While exclusivity deals were in vogue a few years ago, they've grown increasingly passé as heavy hitters such as Apple and Samsung Electronics have opted to debut on multiple carriers, getting their phones into as many hands as possible.
"If you want to win market share in this business, as an original equipment manufacturer, you have to be able to forge multiple deals with multiple carriers for the same device," says Julian Blin, an analyst at Infonetics. "That's precisely what Apple and Samsung have done and that's why it worked so well."
Exclusivity deals are attractive for handset makers such as Nokia because they essentially guarantee a large marketing push from the carrier. That's helpful to Nokia because it doesn't have the strongest brand in the U.S.
Motorola Mobility, for instance, rose from its virtual grave after Verizon Wireless pushed its original Droid as an exclusive three years ago. AT&T will indeed be giving the Lumia 920 a prominent push and placement in stores, CNET has learned.
"Clearly it's a good idea to be on as many carriers as possible, but if you are going to pick one, as long as it's Verizon or AT&T you're going to have a broad customer base to appeal to," said Gartner analyst Michael Gartenberg.
AT&T promised to provide a lot of marketing support, and Nokia likewise said it was pleased with the deal.
"Today, we are excited by AT&T's announcement to bring the latest Lumia devices to the U.S. -- an important market for us," the company said in a statement e-mailed to CNET.
But here's the problem. AT&T and Nokia already tried this play before, and it didn't work out so well. Go back just a few months and AT&T was boasting about its biggest launch with the exclusive Lumia 900, a phone the two proudly showed off at the Consumer Electronics Show, where the phone won a best of show award from CNET.
Despite a strong campaign from AT&T and Nokia, and AT&T training its staff to specifically carry and sell the phone, the Lumia 900 did marginally well, but didn't wow anyone.
Its best performance came when the phone stood relatively unopposed, with most of its rivals' flagship phones still months away from launch. How exactly is it supposed to do the same when every other big smartphone has launched?
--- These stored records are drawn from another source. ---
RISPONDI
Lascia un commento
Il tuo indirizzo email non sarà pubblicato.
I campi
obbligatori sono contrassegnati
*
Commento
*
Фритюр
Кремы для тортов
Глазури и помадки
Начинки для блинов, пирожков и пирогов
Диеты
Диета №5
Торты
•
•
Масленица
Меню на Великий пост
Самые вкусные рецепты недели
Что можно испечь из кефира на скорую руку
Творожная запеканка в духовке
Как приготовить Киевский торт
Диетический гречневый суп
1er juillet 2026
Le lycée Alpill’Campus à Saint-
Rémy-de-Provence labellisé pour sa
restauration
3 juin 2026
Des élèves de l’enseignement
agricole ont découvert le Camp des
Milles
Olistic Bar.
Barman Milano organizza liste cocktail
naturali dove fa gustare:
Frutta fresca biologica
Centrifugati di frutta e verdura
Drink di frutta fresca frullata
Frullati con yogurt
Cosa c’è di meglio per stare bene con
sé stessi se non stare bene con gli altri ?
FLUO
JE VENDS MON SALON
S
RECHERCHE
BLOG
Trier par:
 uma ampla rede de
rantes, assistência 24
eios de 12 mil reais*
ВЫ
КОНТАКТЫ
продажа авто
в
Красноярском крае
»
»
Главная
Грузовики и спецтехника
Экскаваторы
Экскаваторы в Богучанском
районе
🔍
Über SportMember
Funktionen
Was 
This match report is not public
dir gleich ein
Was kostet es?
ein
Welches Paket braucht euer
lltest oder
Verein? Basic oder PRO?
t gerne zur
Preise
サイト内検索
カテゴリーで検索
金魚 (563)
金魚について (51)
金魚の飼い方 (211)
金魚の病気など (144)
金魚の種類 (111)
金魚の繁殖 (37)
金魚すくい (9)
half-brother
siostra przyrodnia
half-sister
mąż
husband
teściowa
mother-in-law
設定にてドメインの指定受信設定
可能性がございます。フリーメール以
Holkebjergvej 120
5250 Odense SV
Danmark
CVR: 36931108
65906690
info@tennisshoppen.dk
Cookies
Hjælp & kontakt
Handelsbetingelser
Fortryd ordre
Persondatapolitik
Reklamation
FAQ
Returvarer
Set aside what other carriers are doing and just look at AT&T, where the competition is fierce. The wireless company has just finished a marathon of phone announcements for the holidays, with a number of high-profile phones including HTC's quad-core-equipped One X+, LG's latest flagship, the Optimus G, and James Bond's Sony Xperia TL.
"It is just hard to compete at AT&T where you have 31 million iPhone users and have to compete against a free iPhone and other devices like the Galaxy S2 and Galaxy S3," Blin said.
Windows Phone 8 will get a lift from Microsoft, which is planning a massive campaign to promote the mobile operating system alongside its Windows 8 PC and tablet operating system.
The only thing is, Microsoft has already anointed a flagship Windows Phone 8 device, and the Lumia 920 isn't it. Instead, HTC's Windows Phone 8X will get the big push from the software giant. Guess what? It will also be available at AT&T this holiday.
It's almost a reversal of roles for HTC and Nokia from earlier this year, when HTC's Titan II was virtually ignored in favor of the Lumia 900.
The exclusivity deal also doesn't factor in how the other carriers are going to promote future and current Lumia phones. If Verizon Wireless isn't selling Nokia's best product, how enthusiastically is it going to promote the mass-market second-tier one? And how willing is it to strike big a deal with Nokia in the future?
T-Mobile, meanwhile, has been a strong partner to Nokia, but its smaller customer base isn't going to be as much help to the company.
Nokia has a lot riding on this holiday season. The company continues to post losses, with some questioning its ability to survive through the next year. There remain significant concerns about its financial well-being amid speculation that Nokia might be forced to sell its headquarters or even cut its dividend.
The U.S. represents one of Nokia's key markets for mounting its turnaround. It hasn't had much of a presence here over the last few years, so the opportunity is immense.
Unfortunately, as evidenced by its earlier attempts this year, the challenges are even larger. Several other handset manufacturers are tying their hopes into their own flagship phones this holiday season, with Research in Motion to come with a new BlackBerry early next year.
So Nokia is clearly desperate for a breakout hit. Only problem is, so is everyone else.
Updated at 11:06 a.m. PT: to include a comment from AT&T.